Modern attacks can exploit a perimeter-centric defence in no time.
After malware enters the data centre, it can move easily from sensor to sensor within the centre by compromising just one authorised sensor or using other nefarious methods.
A stricter, micro-granular security model effectively points to the need for unique firewalling of each individual IoT workload.
Until now, this approach has been cost-prohibitive and operationally infeasible.

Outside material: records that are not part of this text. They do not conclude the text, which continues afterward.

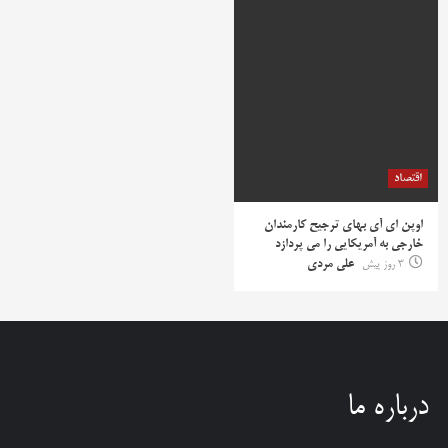
اقتصاد
اوپن ای آی بهای ترجیح کارمندان
خارجی به آمریکایی را می پردازد
3 روز پیش
علی مردی
درباره ما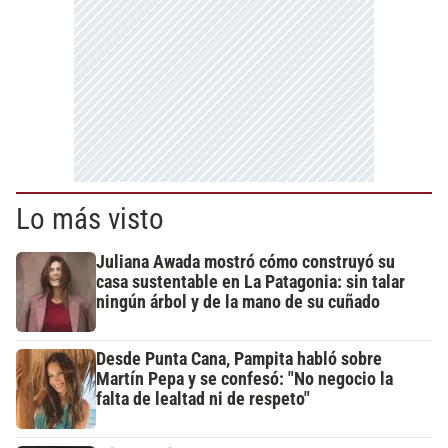
Lo más visto
Juliana Awada mostró cómo construyó su
casa sustentable en La Patagonia: sin talar
ningún árbol y de la mano de su cuñado
Desde Punta Cana, Pampita habló sobre
Martín Pepa y se confesó: "No negocio la
falta de lealtad ni de respeto"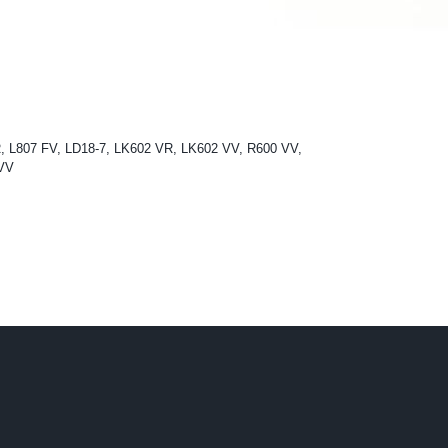
VR, L807 FV, LD18-7, LK602 VR, LK602 VV, R600 VV,
VV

The solution: Advanced virtual load software can deliver boast a ‘defence-in-depth’ architecture for securing IoT applications and data. This allows IT teams to bring security closer to the IoT workloads and protect IoT data.
To protect IoT data transfer from the data centre edge to cloud gateways, such software implements IPsec VPN tunnels.
IPsec is an industry standard that is offered as a secure connectivity option on cloud services from Microsoft, Amazon and Google.
The technology also protects against distributed denial of service attacks that hijack IoT devices and flood the network with traffic until systems are rendered unavailable.
An effective solution should include a web application firewall that combines with other application-delivery services that include intelligent load balancing, intrusion detection, intrusion prevention and edge security and authentication.
Such an edge security pack can authenticate devices using certificates before accessing the IoT application servers.
Active directory group membership can restrict access to IoT published applications. Installing certificates on devices can authenticate them with validation using the Online Certificate Status Protocol (OCSP).
Selected technology can deliver powerful, real-world solutions to address issues of security, privacy, cost, ease of access, agility and performance.
This can make managing the IoT infrastructure management a snap.